#### Your objective
The response must consist of the lines from the one holding "This screenshot has height=720, width=1200." through the final line of the entries, given again exactly and without any pictures.

[Stored data]
'''
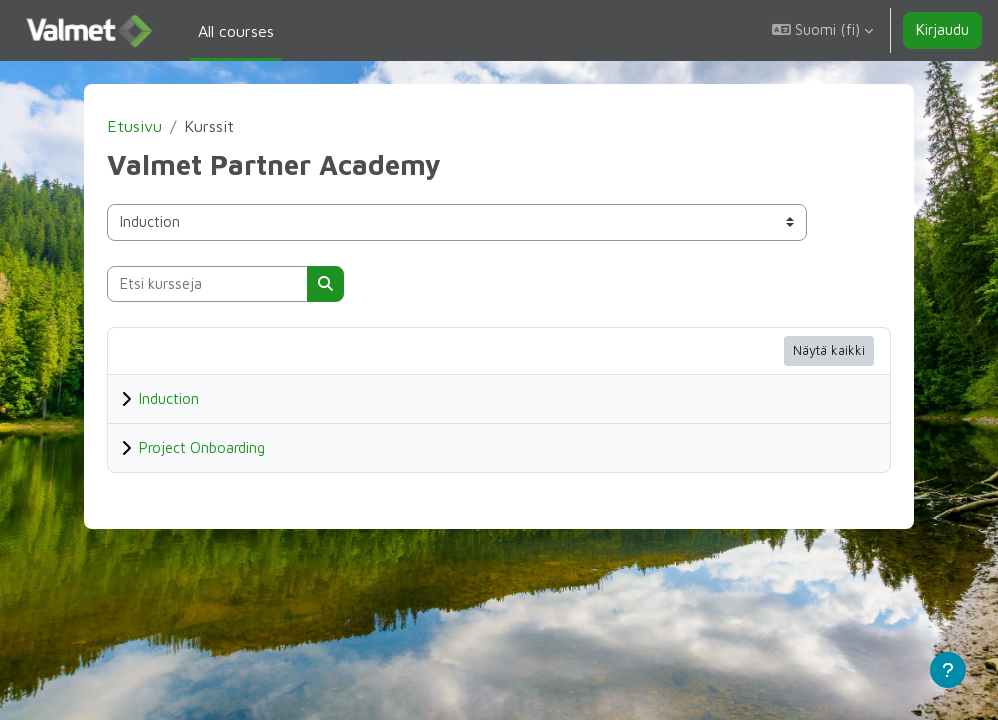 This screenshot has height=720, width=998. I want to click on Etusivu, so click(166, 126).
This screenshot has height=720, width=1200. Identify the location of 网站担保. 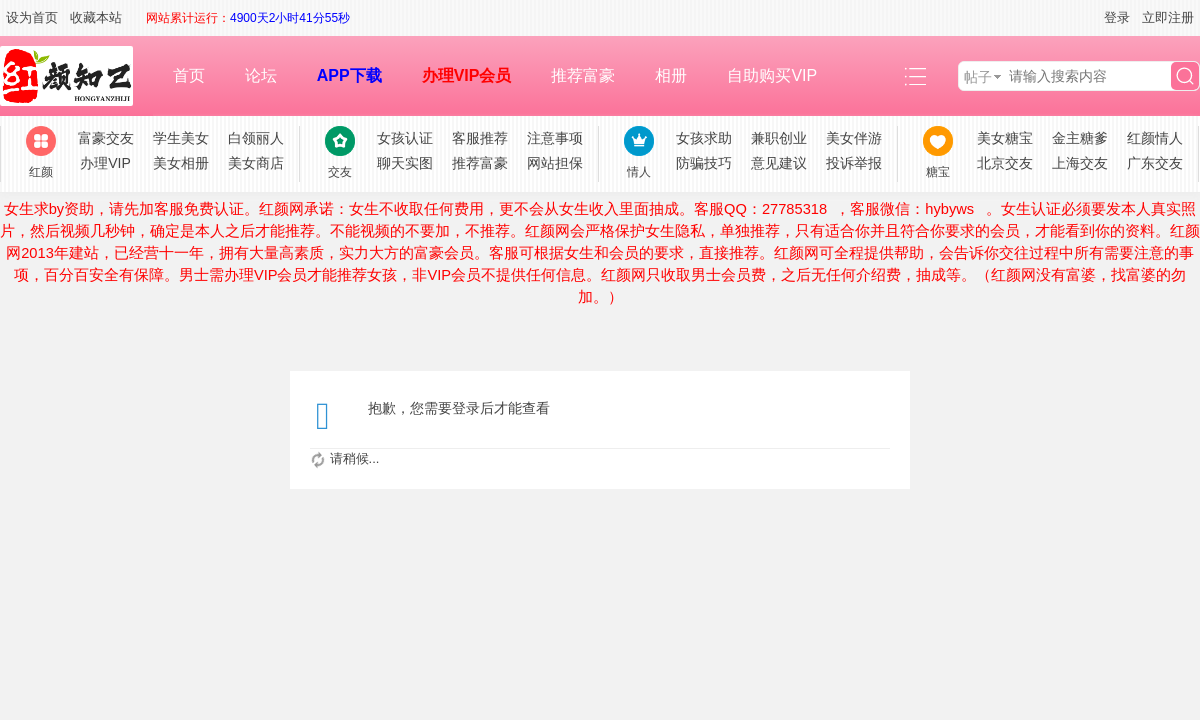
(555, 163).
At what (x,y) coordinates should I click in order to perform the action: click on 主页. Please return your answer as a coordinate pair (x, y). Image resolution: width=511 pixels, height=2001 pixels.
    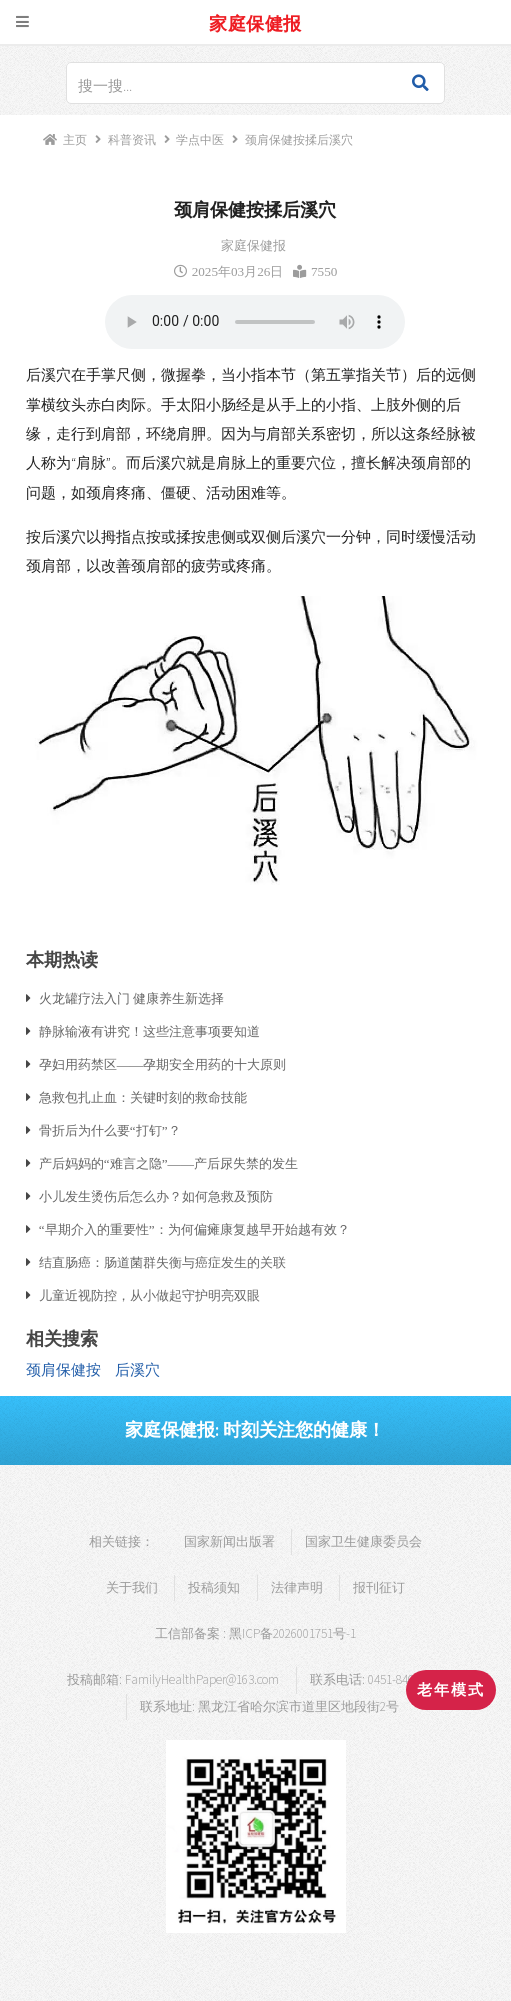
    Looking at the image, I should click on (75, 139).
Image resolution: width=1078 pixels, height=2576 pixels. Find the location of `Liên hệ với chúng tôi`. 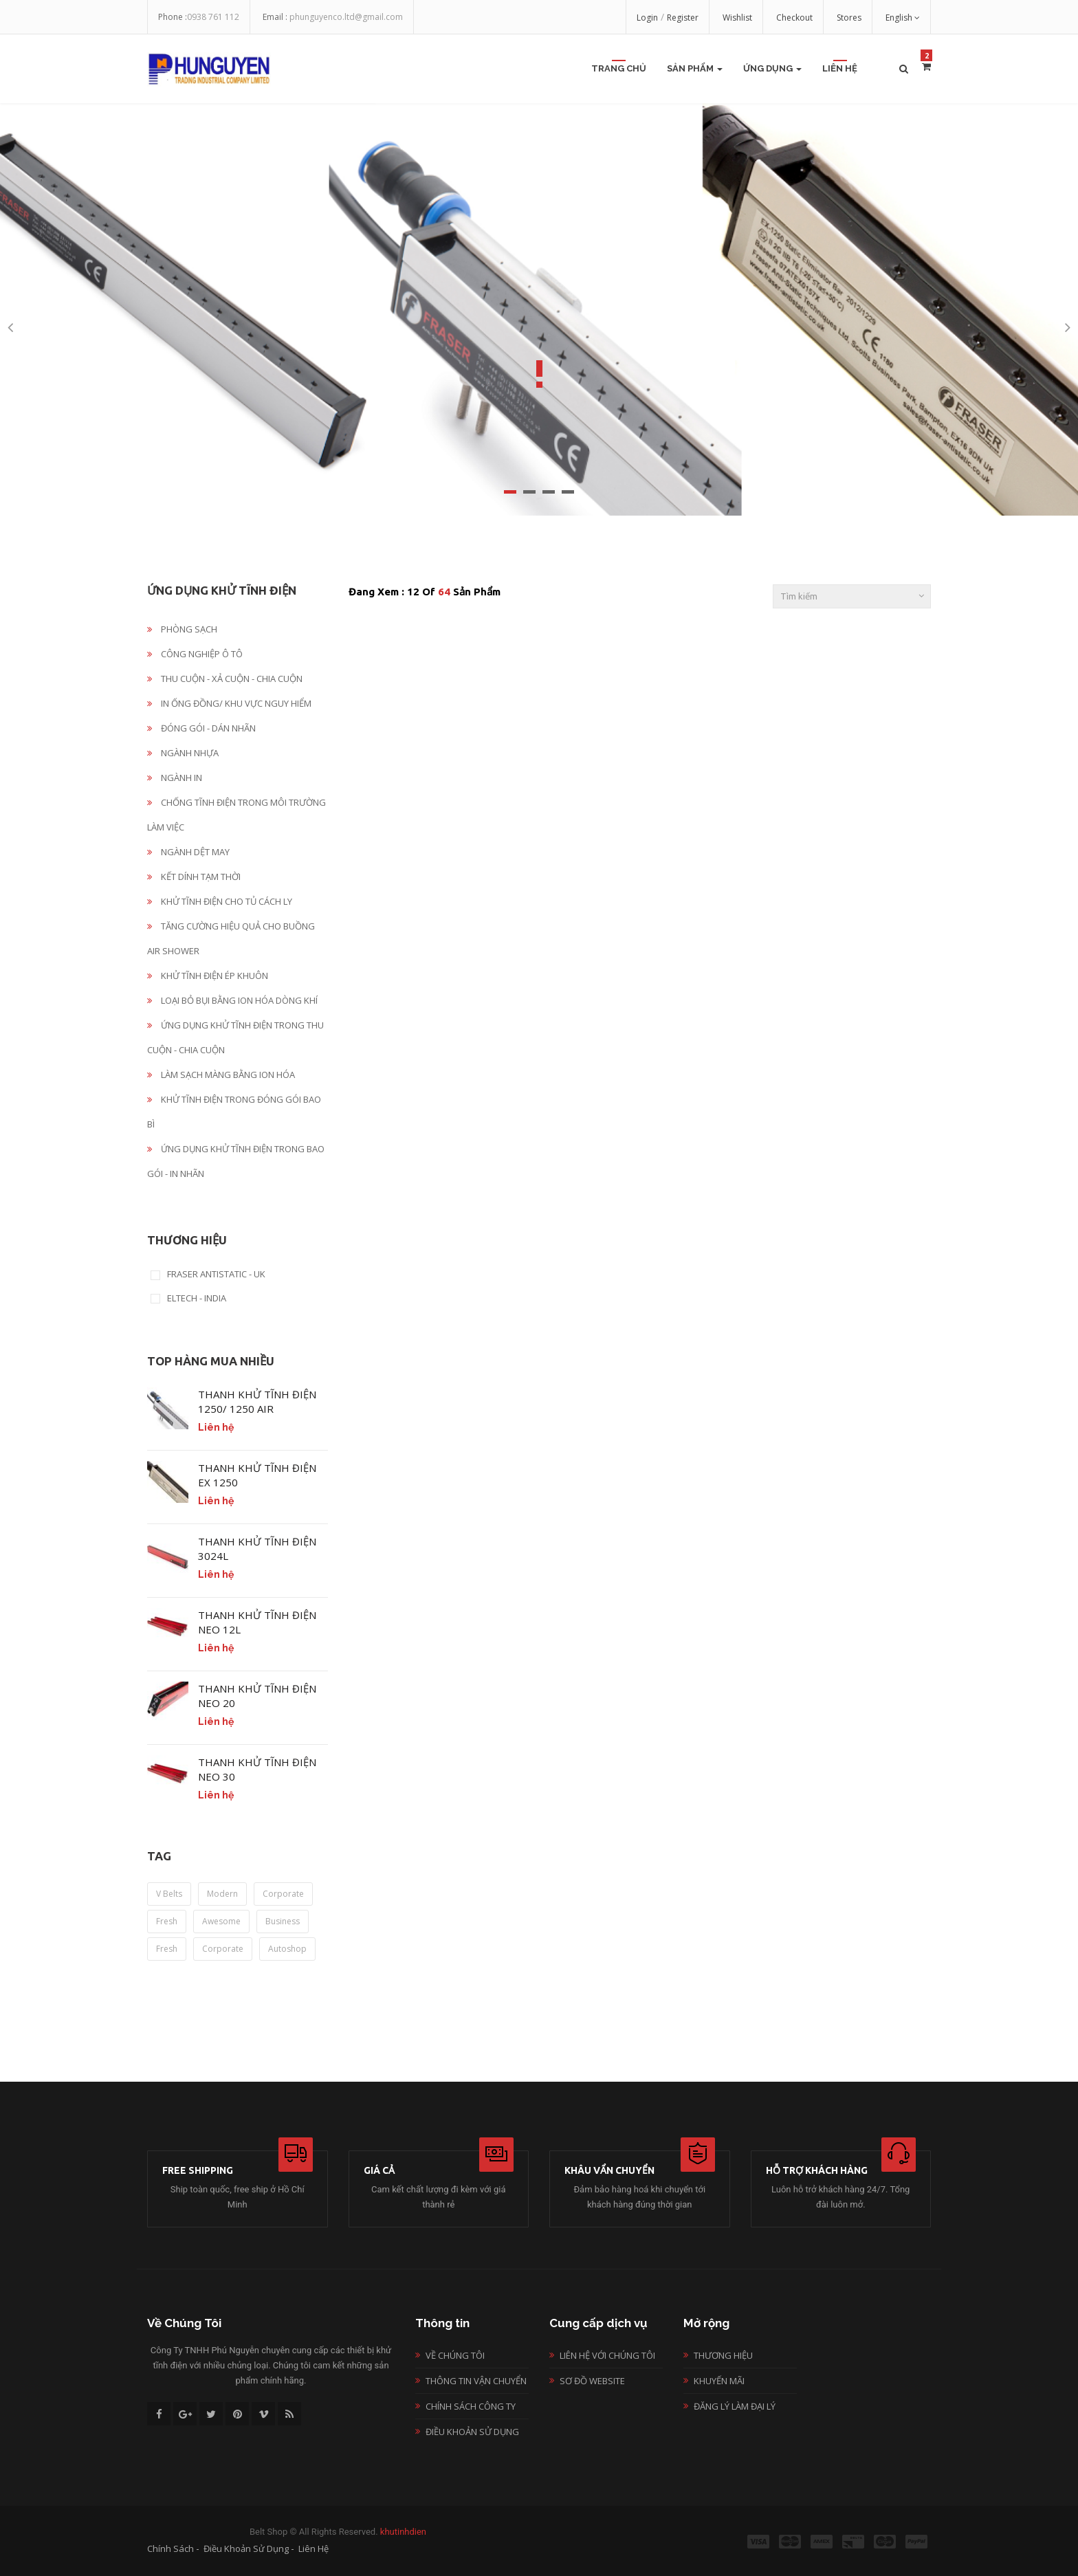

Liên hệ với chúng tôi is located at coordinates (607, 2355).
'''
#### Answer box
This screenshot has height=720, width=1200. Identify the location of 网站担保. 
(555, 163).
At what (x,y) coordinates should I click in order to perform the action: click on 主页. Please return your answer as a coordinate pair (x, y). Image resolution: width=511 pixels, height=2001 pixels.
    Looking at the image, I should click on (75, 139).
Image resolution: width=1078 pixels, height=2576 pixels. Find the location of `Liên hệ với chúng tôi`. 

Liên hệ với chúng tôi is located at coordinates (607, 2355).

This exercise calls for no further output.